From permit to Permission to Operate
Hardware is only half the timeline. Before you can legally energize a system, it has to clear a local approval chain. The sequence is consistent nationwide even though the offices differ:
- Local building & electrical permit (AHJ). Your Authority Having Jurisdiction — the city or county building department — reviews the plans and issues a permit. Streamlined "SolarAPP+" jurisdictions can approve in days; others take a few weeks.
- Utility interconnection agreement. Separately, your utility must approve connecting the array to the grid and set up the right meter and tariff. This is where your net-metering rate is locked in.
- Installation & inspection. After install, a local inspector confirms the work meets code.

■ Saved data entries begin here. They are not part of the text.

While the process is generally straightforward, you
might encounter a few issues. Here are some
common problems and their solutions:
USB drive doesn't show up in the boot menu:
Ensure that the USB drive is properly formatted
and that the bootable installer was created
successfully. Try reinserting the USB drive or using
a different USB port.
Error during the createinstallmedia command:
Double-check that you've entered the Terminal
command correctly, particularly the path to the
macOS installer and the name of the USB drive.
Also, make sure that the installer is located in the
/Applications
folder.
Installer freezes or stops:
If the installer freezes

- Permission to Operate (PTO). The utility gives final clearance to energize the system and begin earning export credits. Don't switch on before PTO — doing so can violate utility rules and void warranties.
Typical timeline
| Stage | Typical time |
|---|---|
| Permit approval (AHJ) | A few days to ~3 weeks |
| Installation | 1–3 days on-site |
| Inspection | ~1–2 weeks after install |
| Utility PTO | ~2–6 weeks after inspection |
| Contract to switch-on | ~1–3 months total |
These windows are ballpark figures; a complex roof, a backlogged utility, or a panel upgrade can stretch them. Ask your installer for the timeline they're actually seeing in your jurisdiction.
Bottom line
- Net metering is the biggest driver of payback after install cost — and it's local.
- Three models: full 1:1, net billing (below retail), and avoided-cost buyback.

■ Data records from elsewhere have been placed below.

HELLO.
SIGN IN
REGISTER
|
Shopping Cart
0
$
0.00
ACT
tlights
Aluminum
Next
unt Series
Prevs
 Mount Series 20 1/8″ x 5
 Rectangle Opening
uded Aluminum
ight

- California's NEM 3.0 credits exports at ~25% of retail; batteries now do the heavy lifting.
- Permitting runs AHJ permit → interconnection → inspection → PTO, usually 1–3 months.
- Confirm your export rate and rules with your utility before you sign.
Your state's export rate and local install price both feed straight into your real payback — enter your bill in the solar cost calculator to see the number, check the math behind it in the payback calculator, or weigh the whole decision in is solar worth it in 2026. More in our solar guides.
Estimate solar system size, price, and payback with accurate post-25D tax logic. Analyze your actual roof via satellite.
Estimate my cost →Frequently asked questions
- What is net metering?
- Net metering is a billing arrangement where your utility credits you for the surplus solar electricity you send to the grid. Under full 1:1 net metering, each exported kilowatt-hour offsets one you later pull from the grid at the same retail rate.
- Does California still have net metering in 2026?
- California uses NEM 3.0 (the Net Billing Tariff), not classic 1:1 net metering. Exported solar is credited at roughly 25% of the retail rate, so most new California systems pair with a battery to store and self-consume energy rather than export it cheaply.
- How long does solar permitting and interconnection take?
- Plan on roughly 1–3 months from signed contract to switch-on. The local building department (AHJ) issues the permit in days to a few weeks, the utility processes the interconnection agreement, an inspection follows, and you cannot legally energize the system until the utility grants Permission to Operate (PTO).
- What is Permission to Operate (PTO)?
- PTO is the utility's formal sign-off that lets you energize your solar system and start earning export credits. It comes after the local inspection passes and the interconnection agreement is approved — turning the system on before PTO can violate utility rules and void warranties.
- Does net metering or the tax credit matter more for payback?
- In 2026, net metering is usually the bigger lever for owned systems, because the 30% federal residential tax credit (Section 25D) expired on December 31, 2025. Your export rate affects savings every year for decades, so a generous net-metering policy now matters more than ever.